Like authentic tabbouleh, this is primarily an herb salad with a little bit of bulgur and the wonderful juicy surprise of cherries in each bite.
Ingredients
- ¼cup fine bulgur
- Salt to taste
- ½cup boiling water
- 1 ¼cups finely chopped parsley, tightly packed
- ¼to ½ cup finely chopped mint, to taste, tightly packed
- 24sweet cherries, such as Bing or Queen Anne, pitted and diced
- 2tablespoons fresh lemon juice, more to taste
- 3tablespoons extra-virgin olive oil
- 1 ½tablespoons pistachio oil
- ¼cup pistachios, lightly toasted and coarsely chopped
- Nutritional Information
Nutritional analysis per serving (4 servings)
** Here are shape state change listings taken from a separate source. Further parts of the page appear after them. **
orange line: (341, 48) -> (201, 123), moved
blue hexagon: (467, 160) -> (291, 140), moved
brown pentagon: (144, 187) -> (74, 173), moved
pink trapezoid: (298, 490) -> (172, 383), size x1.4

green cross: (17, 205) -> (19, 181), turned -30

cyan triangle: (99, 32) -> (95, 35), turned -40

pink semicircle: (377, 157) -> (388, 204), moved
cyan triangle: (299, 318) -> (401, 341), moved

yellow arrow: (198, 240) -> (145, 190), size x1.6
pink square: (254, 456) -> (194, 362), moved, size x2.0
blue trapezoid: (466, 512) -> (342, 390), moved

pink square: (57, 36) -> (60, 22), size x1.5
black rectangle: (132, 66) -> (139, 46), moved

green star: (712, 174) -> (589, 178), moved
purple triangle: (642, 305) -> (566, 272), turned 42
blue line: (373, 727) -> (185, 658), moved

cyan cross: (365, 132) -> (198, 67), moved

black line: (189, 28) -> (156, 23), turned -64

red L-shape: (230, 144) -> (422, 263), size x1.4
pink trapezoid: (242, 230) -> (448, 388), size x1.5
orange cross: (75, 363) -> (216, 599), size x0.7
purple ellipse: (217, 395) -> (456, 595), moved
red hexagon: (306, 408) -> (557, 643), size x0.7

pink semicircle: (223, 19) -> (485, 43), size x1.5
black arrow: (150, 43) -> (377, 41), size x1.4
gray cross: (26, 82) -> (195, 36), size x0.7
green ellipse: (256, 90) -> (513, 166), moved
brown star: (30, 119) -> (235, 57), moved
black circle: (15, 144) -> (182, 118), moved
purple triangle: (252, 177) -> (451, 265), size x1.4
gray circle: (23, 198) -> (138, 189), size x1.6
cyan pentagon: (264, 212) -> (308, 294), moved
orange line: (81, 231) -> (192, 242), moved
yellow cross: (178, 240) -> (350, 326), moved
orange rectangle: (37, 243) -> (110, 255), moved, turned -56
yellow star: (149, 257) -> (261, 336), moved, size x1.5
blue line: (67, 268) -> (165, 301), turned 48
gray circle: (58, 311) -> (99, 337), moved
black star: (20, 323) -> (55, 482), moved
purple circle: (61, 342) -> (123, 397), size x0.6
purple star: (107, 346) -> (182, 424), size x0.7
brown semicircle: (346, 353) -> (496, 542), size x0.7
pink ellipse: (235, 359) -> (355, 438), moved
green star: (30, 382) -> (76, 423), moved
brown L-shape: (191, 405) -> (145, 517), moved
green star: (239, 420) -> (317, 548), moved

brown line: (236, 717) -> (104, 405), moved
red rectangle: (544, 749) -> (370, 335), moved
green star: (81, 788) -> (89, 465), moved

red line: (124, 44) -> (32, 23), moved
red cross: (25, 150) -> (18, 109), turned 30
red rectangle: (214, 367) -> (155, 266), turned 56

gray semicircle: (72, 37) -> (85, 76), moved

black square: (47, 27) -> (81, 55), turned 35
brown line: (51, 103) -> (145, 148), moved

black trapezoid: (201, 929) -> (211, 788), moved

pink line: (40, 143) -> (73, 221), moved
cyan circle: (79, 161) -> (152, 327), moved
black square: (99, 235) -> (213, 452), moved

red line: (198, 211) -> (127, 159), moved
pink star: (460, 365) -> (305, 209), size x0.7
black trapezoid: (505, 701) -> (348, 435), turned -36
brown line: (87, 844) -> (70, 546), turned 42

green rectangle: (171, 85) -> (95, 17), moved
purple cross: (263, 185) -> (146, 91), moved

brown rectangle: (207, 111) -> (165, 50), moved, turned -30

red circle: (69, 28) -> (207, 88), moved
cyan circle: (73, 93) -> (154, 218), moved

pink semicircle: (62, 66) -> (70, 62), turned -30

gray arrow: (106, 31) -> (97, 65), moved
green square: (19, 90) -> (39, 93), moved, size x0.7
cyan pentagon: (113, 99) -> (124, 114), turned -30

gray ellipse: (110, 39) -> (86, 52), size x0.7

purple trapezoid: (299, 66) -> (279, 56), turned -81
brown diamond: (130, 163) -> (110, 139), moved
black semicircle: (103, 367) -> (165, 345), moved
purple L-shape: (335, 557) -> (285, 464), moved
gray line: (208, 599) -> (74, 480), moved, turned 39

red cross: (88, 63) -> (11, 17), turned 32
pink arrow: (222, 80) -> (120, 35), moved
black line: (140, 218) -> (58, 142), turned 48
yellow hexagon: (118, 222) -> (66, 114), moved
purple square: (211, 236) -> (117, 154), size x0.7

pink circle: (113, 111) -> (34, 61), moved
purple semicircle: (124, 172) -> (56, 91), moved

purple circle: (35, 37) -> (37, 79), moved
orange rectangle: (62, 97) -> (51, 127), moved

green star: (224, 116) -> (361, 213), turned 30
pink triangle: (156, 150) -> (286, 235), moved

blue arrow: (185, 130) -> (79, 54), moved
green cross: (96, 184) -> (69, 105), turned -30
250 calories; 19 grams fat; 2 grams saturated fat; 0 grams trans fat; 12 grams monounsaturated fat; 3 grams polyunsaturated fat; 18 grams carbohydrates; 3 grams dietary fiber; 7 grams sugars; 3 grams protein; 14 milligrams sodium
Note: Nutrient information is not available for all ingredients. Amount is based on available data.
4 servings
Preparation
- Place bulgur in a bowl. Add a little salt, cover with boiling water and let sit for 20 to 30 minutes, until bulgur is tender and has absorbed most of the water.
- Transfer bulgur to a strainer and press out excess water.
- Combine the bulgur, parsley, mint and cherries in a large bowl and toss.
- In a separate bowl, whisk together lemon juice, salt to taste, the olive oil and the pistachio oil. Toss with salad mixture. Add pistachios, toss again and serve.